« Quand cesseras-tu de jouer ? » le tance son éditrice. Mais Victor, alter ego de l'auteur dans «
L'Anomalie » et comme lui auteur d'un écrit intitulé «
L'Anomalie » est plus joueur que jamais. On n'est pas oulipien pour rien. Relever des défis, jouer avec les mots, les nombres et les concepts. Les lecteurs qui se sont exprimés jusqu'ici sont majoritairement ravis, mais rares sont ceux qui comme ninosairosse se sont lancé celui de relater leur expérience sans dévoiler l'intrigue. Une mention cependant à l'un des rares insatisfaits qui en trois lignes a fait part de sa déconvenue tout en dévoilant son principal ressort. Donc mieux vaut passer en revue les avis après la lecture qu'avant, le plaisir de la nouveauté et du dévoilement n'en est que plus vif et ébouriffant.
« Il n'a retenu que onze personnages, et devine qu'hélas, onze, c'est déjà beaucoup trop. Son éditrice l'a supplié, Victor, pitié, c'est trop compliqué, tu vas perdre tes lecteurs, simplifie, élague, va à l'essentiel. Mais Victor Miesel – l'alter ego putatif de l'auteur - n'en fait qu'à sa tête. » Une tête qu'
Hervé le Tellier a bien faite comme en témoignent sa formation en mathématiques, ses titres en linguistique, ses activités dans divers médias… ce qui lui permet de créer une galerie de personnages variés, en pastichant divers genres littéraires, y compris une émission de télévision américaine, et en prime, par ses qualités humaines, de les rendre attachants – « avant » et « après ».
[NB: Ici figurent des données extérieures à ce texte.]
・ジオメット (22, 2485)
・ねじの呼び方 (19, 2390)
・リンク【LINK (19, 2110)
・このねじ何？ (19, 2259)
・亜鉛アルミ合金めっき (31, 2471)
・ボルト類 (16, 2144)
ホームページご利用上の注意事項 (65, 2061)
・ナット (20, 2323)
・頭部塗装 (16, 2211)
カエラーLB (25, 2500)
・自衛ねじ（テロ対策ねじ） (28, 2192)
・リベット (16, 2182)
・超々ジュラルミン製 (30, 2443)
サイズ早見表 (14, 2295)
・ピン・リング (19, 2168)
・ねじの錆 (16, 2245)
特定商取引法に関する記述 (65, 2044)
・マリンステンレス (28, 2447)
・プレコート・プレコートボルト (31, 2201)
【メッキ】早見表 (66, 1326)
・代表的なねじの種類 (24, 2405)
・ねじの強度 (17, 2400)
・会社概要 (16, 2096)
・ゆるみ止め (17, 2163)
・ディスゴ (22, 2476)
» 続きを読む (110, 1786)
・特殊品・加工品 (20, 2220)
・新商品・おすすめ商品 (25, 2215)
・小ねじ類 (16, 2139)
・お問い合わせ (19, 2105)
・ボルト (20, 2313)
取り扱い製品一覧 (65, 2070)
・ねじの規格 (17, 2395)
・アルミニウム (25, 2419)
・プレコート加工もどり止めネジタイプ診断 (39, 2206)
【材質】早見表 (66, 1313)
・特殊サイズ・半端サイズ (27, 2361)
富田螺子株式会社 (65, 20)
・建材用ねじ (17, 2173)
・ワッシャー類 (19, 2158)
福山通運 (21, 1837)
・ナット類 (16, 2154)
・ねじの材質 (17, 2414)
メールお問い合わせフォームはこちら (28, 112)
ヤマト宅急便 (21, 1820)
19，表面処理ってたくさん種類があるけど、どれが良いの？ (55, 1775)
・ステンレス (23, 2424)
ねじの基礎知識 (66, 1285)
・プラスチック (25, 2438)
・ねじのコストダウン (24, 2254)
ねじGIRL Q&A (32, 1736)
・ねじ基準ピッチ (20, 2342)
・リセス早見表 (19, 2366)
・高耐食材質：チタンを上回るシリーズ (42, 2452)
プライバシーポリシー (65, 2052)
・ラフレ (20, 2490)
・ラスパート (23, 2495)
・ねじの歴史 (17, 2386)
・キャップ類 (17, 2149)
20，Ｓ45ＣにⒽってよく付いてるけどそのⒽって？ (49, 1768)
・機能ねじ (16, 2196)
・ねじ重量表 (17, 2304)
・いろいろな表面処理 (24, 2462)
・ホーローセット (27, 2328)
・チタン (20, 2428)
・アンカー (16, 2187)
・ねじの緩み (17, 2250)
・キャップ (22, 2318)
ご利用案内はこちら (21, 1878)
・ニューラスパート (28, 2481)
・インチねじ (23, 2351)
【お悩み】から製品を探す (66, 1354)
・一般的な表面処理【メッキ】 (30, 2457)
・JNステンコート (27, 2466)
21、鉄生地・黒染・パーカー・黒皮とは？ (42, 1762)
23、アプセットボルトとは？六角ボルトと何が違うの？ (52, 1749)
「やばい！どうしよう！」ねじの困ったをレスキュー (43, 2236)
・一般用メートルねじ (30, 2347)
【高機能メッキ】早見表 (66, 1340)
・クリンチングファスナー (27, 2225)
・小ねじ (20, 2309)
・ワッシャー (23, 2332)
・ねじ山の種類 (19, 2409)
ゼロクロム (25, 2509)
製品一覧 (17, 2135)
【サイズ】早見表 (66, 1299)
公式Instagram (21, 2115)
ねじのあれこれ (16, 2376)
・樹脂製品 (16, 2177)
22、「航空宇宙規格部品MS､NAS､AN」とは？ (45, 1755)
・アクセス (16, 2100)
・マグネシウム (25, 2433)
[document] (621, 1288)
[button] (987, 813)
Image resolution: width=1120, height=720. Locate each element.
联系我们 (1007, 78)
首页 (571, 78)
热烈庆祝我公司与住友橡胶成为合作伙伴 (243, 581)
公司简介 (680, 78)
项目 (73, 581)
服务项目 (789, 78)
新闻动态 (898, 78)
Avec un tel bagage, les considérations architecturales nécessaires à une partie du récit sont solidement ancrées dans le réel et les spéculations SF crédibles et étayées. le T-shirt du scientifique fantasque et son inscription I (heart) zero, one and Fibonacci nous invitent à découvrir les secrets de la suite de Fibonacci (v. 1175 à Pise - v. 1250) – qui possède de nombreuses propriétés très utilisées en mathématiques. Une d'entre elles est que le rapport de deux nombres consécutifs de la suite est alternativement supérieur et inférieur au nombre d'or, un nombre remarquable qui vaut exactement 1.61803398…
Pour faire bonne mesure, on invoque
Nietzsche : « Les vérités sont des illusions dont on a oublié qu'elles le sont. » Les cartésiens ne seront pas dépaysés, bien au contraire, avec tout un chapitre qui lui est dédié :
Descartes 2.0. Est ainsi repris l'hommage de
Philip K. Dick qui nomme son chasseur de replicants dans Blade Runner Rick Deckard – anglicisation de
Descartes. Bref c'est de la belle ouvrage et pas du travail bâclé. On regrette juste peut-être de ne pas suivre plus loin toutes ces destinées – j'aimais bien les musicos et les architectes, par exemple, pour créer une brique roborative comme le 2666 ou les Détectives sauvages de Bolaño et que la fin découle d'un choix effectué dans la ligne de la réaction du moins imaginatif des personnages.
Fera-t-on payer à
Hervé le Tellier ses facéties, ainsi que ses petites blagues qu'il ajoute au texte, comme son homologue Victor Miesel, qui ajoute des messages privés dans ses traductions ? On verra quand les lauréats des prix littéraires auront été désignés. Écrire avec un tel plaisir mérite plus un prix qu'une sanction, d'autant plus quand une majorité de lecteurs, comme il apparaît ici, le partage !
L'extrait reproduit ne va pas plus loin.